**Task**
The required result is a copy of each line below in which "niet" appears.

....

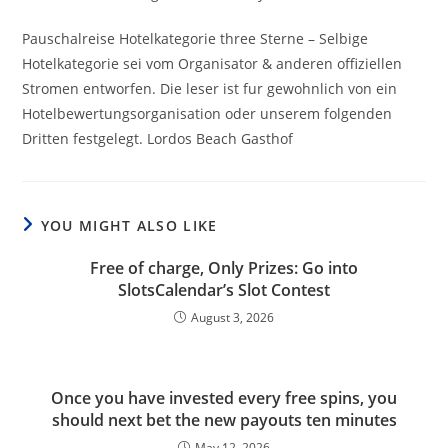
Pauschalreise Hotelkategorie three Sterne – Selbige
Hotelkategorie sei vom Organisator & anderen offiziellen
Stromen entworfen. Die leser ist fur gewohnlich von ein
Hotelbewertungsorganisation oder unserem folgenden
Dritten festgelegt. Lordos Beach Gasthof
YOU MIGHT ALSO LIKE
Free of charge, Only Prizes: Go into
SlotsCalendar’s Slot Contest
August 3, 2026
Once you have invested every free spins, you
should next bet the new payouts ten minutes
May 12, 2026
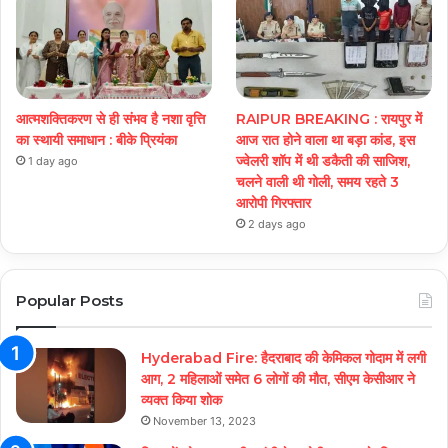
आत्मशक्तिकरण से ही संभव है नशा वृत्ति
RAIPUR BREAKING : रायपुर में
का स्थायी समाधान : बीके प्रियंका
आज रात होने वाला था बड़ा कांड, इस
ज्वेलरी शॉप में थी डकैती की साजिश,
1 day ago
चलने वाली थी गोली, समय रहते 3
आरोपी गिरफ्तार
2 days ago
Popular Posts
Hyderabad Fire: हैदराबाद की केमिकल गोदाम में लगी
आग, 2 महिलाओं समेत 6 लोगों की मौत, सीएम केसीआर ने
व्यक्त किया शोक
November 13, 2023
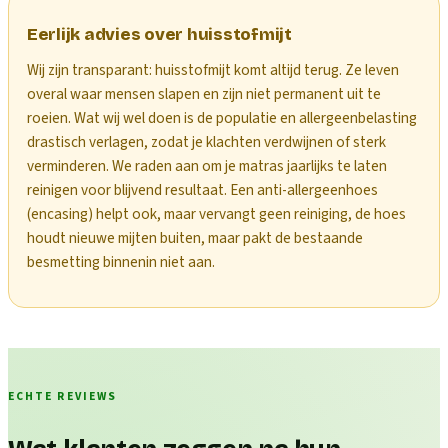
Eerlijk advies over huisstofmijt
Wij zijn transparant: huisstofmijt komt altijd terug. Ze leven
overal waar mensen slapen en zijn niet permanent uit te
roeien. Wat wij wel doen is de populatie en allergeenbelasting
drastisch verlagen, zodat je klachten verdwijnen of sterk
verminderen. We raden aan om je matras jaarlijks te laten
reinigen voor blijvend resultaat. Een anti-allergeenhoes
(encasing) helpt ook, maar vervangt geen reiniging, de hoes
houdt nieuwe mijten buiten, maar pakt de bestaande
besmetting binnenin niet aan.
ECHTE REVIEWS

....

**Task answer**
overal waar mensen slapen en zijn niet permanent uit te
besmetting binnenin niet aan.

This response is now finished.